Big and small objects are represented in a medial to lateral organization across ventral visual cortex
Konkle & Oliva
The physical size of objects determines our interaction with them: we handle small objects (glass, calculator), and we move around large-scale objects (chair, piano). Here, we find that this functional dissociation is reflected in distinct neural activity patterns across the ventral visual cortex of adult human observers. Observers were shown pictures of objects with known small and large sizes (e.g. strawberry vs piano) presented at the same retinal size on the screen. A bilateral region in the parahippocampal gyrus was preferentially active to big objects versus small objects, while an adjacent left-lateralized subregion in inferior temporal cortex as well as a region on that lateral occipital temporal cortex were preferentially active to small versus big objects. Control experiments show that these regions are not driven by any specific object categories, are robust to changes in retinal size, and respond systematically during mental imagery. In subsequent mapping experiments examining known size, a smooth continuum across the range of object size was seen in half the observers, while a more categorical (big-medial/small-lateral) organization was seen in the remaining participants.
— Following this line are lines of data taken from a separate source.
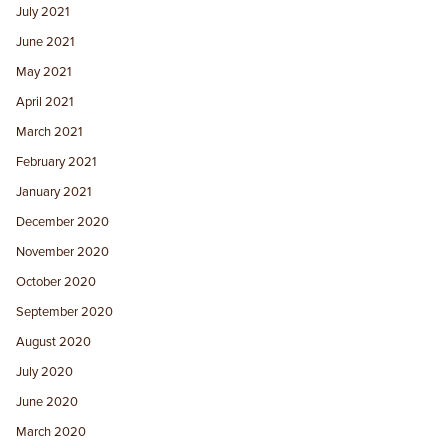
July 2021
June 2021
May 2021
April 2021
March 2021
February 2021
January 2021
December 2020
November 2020
October 2020
September 2020
August 2020
July 2020
June 2020
March 2020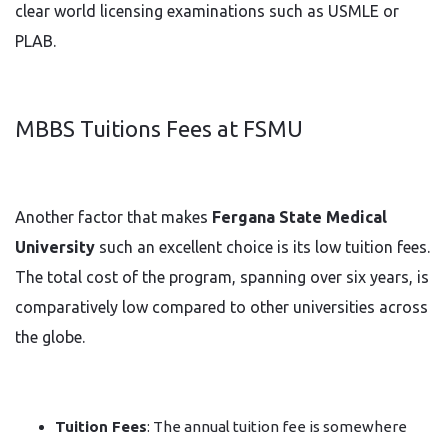
clear world licensing examinations such as USMLE or
PLAB.
MBBS Tuitions Fees at FSMU
Another factor that makes
Fergana State Medical
University
such an excellent choice is its low tuition fees.
The total cost of the program, spanning over six years, is
comparatively low compared to other universities across
the globe.
Tuition Fees
: The annual tuition fee is somewhere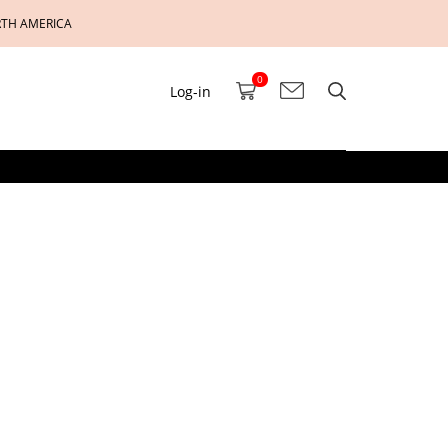
RTH AMERICA
0
Log-in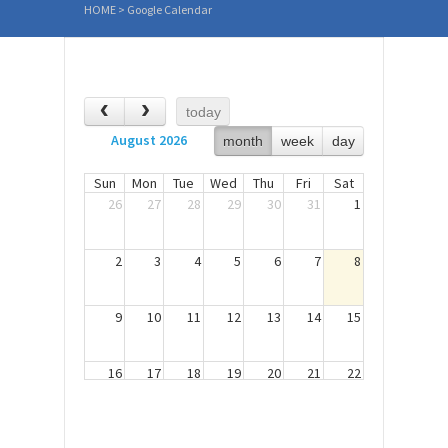
HOME
>
Google Calendar
today
August 2026
month
week
day
Sun
Mon
Tue
Wed
Thu
Fri
Sat
26
27
28
29
30
31
1
2
3
4
5
6
7
8
9
10
11
12
13
14
15
16
17
18
19
20
21
22
23
24
25
26
27
28
29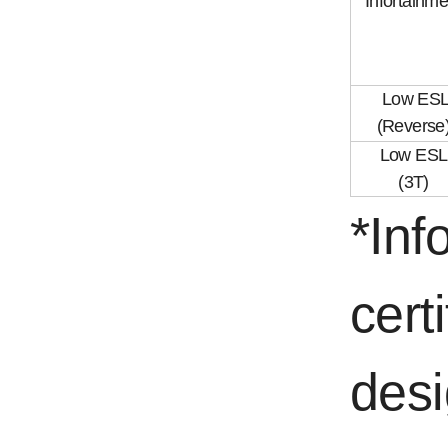
Infortainme
Low ES
(Reverse
Low ESL
(3T)
*Inf
cert
desi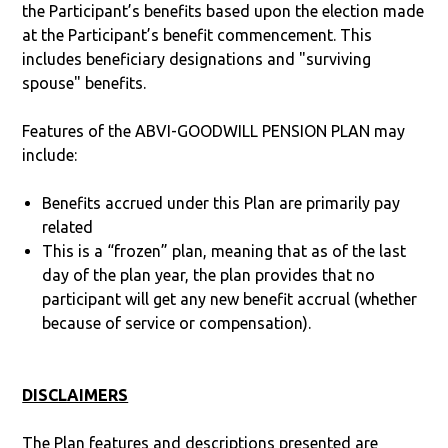
the Participant’s benefits based upon the election made
at the Participant’s benefit commencement. This
includes beneficiary designations and "surviving
spouse" benefits.
Features of the ABVI-GOODWILL PENSION PLAN may
include:
Benefits accrued under this Plan are primarily pay
related
This is a “frozen” plan, meaning that as of the last
day of the plan year, the plan provides that no
participant will get any new benefit accrual (whether
because of service or compensation).
DISCLAIMERS
The Plan features and descriptions presented are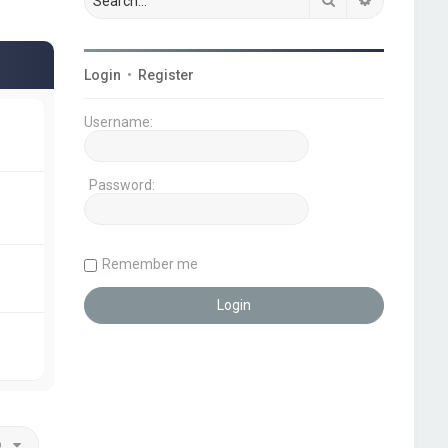
Login
•
Register
Username:
Password:
Remember me
o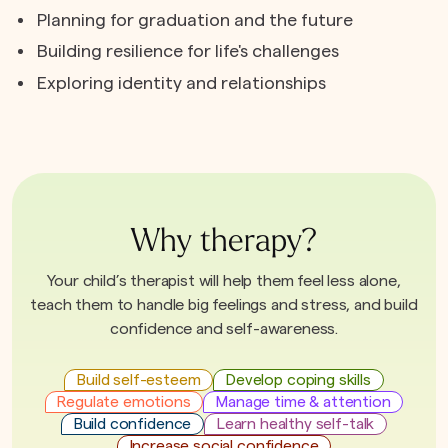
Planning for graduation and the future
Building resilience for life's challenges
Exploring identity and relationships
Why therapy?
Your child’s therapist will help them feel less alone,
teach them to handle big feelings and stress, and build
confidence and self-awareness.
Build self-esteem
Develop coping skills
Regulate emotions
Manage time & attention
Build confidence
Learn healthy self-talk
Increase social confidence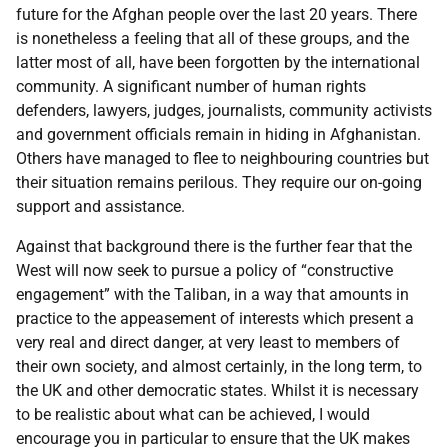
future for the Afghan people over the last 20 years. There
is nonetheless a feeling that all of these groups, and the
latter most of all, have been forgotten by the international
community. A significant number of human rights
defenders, lawyers, judges, journalists, community activists
and government officials remain in hiding in Afghanistan.
Others have managed to flee to neighbouring countries but
their situation remains perilous. They require our on-going
support and assistance.
Against that background there is the further fear that the
West will now seek to pursue a policy of “constructive
engagement” with the Taliban, in a way that amounts in
practice to the appeasement of interests which present a
very real and direct danger, at very least to members of
their own society, and almost certainly, in the long term, to
the UK and other democratic states. Whilst it is necessary
to be realistic about what can be achieved, I would
encourage you in particular to ensure that the UK makes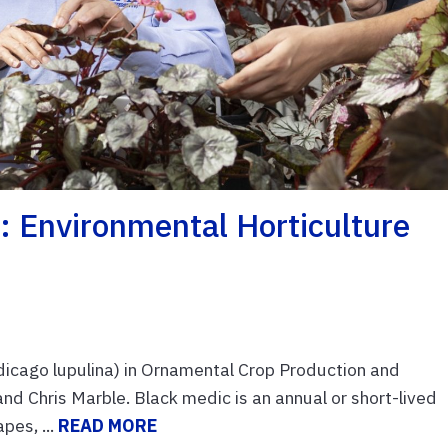
 Environmental Horticulture
cago lupulina) in Ornamental Crop Production and
d Chris Marble. Black medic is an annual or short-lived
pes, ...
READ MORE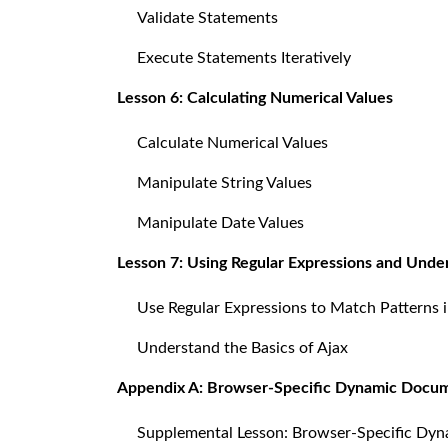
Validate Statements
Execute Statements Iteratively
Lesson 6: Calculating Numerical Values
Calculate Numerical Values
Manipulate String Values
Manipulate Date Values
Lesson 7: Using Regular Expressions and Unde
Use Regular Expressions to Match Patterns i
Understand the Basics of Ajax
Appendix A: Browser-Specific Dynamic Docu
Supplemental Lesson: Browser-Specific Dy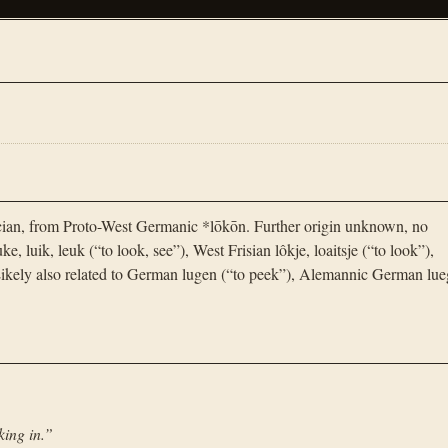
cian, from Proto-West Germanic *lōkōn. Further origin unknown, no
, luik, leuk (“to look, see”), West Frisian lôkje, loaitsje (“to look”),
kely also related to German lugen (“to peek”), Alemannic German lue
king in.
”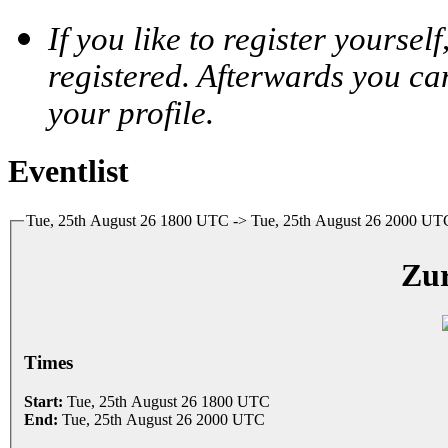
If you like to register yoursel
registered. Afterwards you ca
your profile.
Eventlist
Tue, 25th August 26 1800 UTC -> Tue, 25th August 26 2000 UT
Zur
Times
Start:
Tue, 25th August 26 1800 UTC
End:
Tue, 25th August 26 2000 UTC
These results show objects of big and small known real-world sizes preferentially activate anterior ventral visual cortex in a medial to lateral organization, respectively, suggesting that the real-world size of objects may be an informative property for characterizing the organization of visual object knowledge along ventral visual cortex.
Konkle, T., & Oliva, A. (2011). Big and small objects are represented in a medial to lateral organization across ventral visual cortex. Talk to be presented at the Concepts, Actions, and Objects annual meeting, May 19-22, Rovereto, Italy.